EPSRC Centre for Doctoral Training Cloud Computing for Big Data


Dale Whinham

I am an ex-IT administrator who decided to turn my fascination for computer programming into a potential new career path, and so I returned to education in 2013. I graduated from Newcastle University in 2017 with a BSc in Computer Science with Games Engineering, and in 2018 I completed an MSc in Games Engineering.

I have a passion for low-level programming, using languages such as C and C++ to get close to the 'metal' and make efficient use of the hardware. In 2015, I joined ARM in Cambridge to carry out a 1 year industrial placement, where I worked on Android OpenGL code samples for mobile GPUs, and then as an embedded software engineer where I worked on power management firmware for ARM system-on-chips (SoCs).

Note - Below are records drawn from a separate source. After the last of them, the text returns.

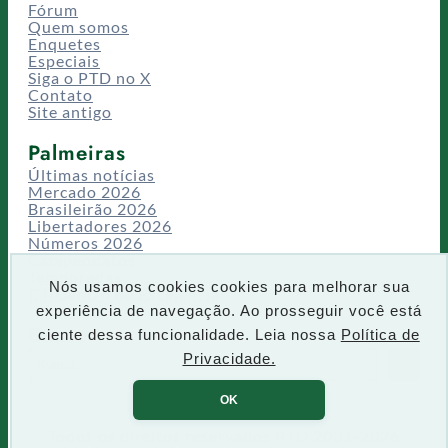
Fórum
Quem somos
Enquetes
Especiais
Siga o PTD no X
Contato
Site antigo
Palmeiras
Últimas notícias
Mercado 2026
Brasileirão 2026
Libertadores 2026
Números 2026
Campeonatos
Temporadas
Nós usamos cookies cookies para melhorar sua
CT/Centro de Excelência
experiência de navegação. Ao prosseguir você está
Busca
ciente dessa funcionalidade. Leia nossa
Política de
P
Privacidade.
IR
e
s
OK
q
u
Todos os direitos reservados PTD 2001-2026
i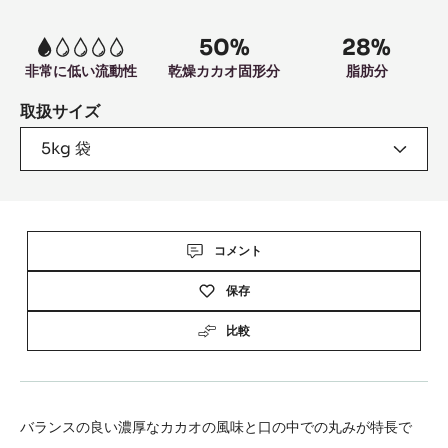
information
50%
28%
1
非常に低い流動性
乾燥カカオ固形分
脂肪分
取扱サイズ
5kg 袋
Actions
コメント
保存
比較
バランスの良い濃厚なカカオの風味と口の中での丸みが特長で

I particularly enjoy working with graphics/rendering code, game engines, and GP-GPU programming.

PhD title

Load Balancing for Cloud Enabled Streamed Real-Time Physics

This project builds on the previous and ongoing work of CDT colleague Alexander Brown, who has developed a novel approach for distributing real-time physics simulations across standard cloud infrastructure. Now that a solution has been realised for fixed, pre-determined volumes of 3D space with a uniform workload, the aim of this project is to develop methods for determining the most optimal resource allocation for any simulation environment. Given that objects in a physics simulation are likely to change position frequently, ensuring that the workload is shared evenly between cloud instances is key to the efficacy of the system. We hope to leverage statistical analysis of patterns of behaviour within the simulation to determine the optimal allocation of computational resources to the system.

We expect this research to benefit the video games industry as well as certain areas of engineering (e.g. river modelling with interactive fluid dynamics and erosion).

This project is expected to pose significant research challenges in both computing and statistics, and so the CDT programme has been highly beneficial by providing training in combining these two disciplines to effectively tackle complex problems

Outside of my studies, I enjoy teaching/mentoring programming students, contributing to open source projects, playing guitar/keyboards, playing competitive video games, and I have a keen interest in the demoscene. I also enjoy repairing, using, and programming vintage computers.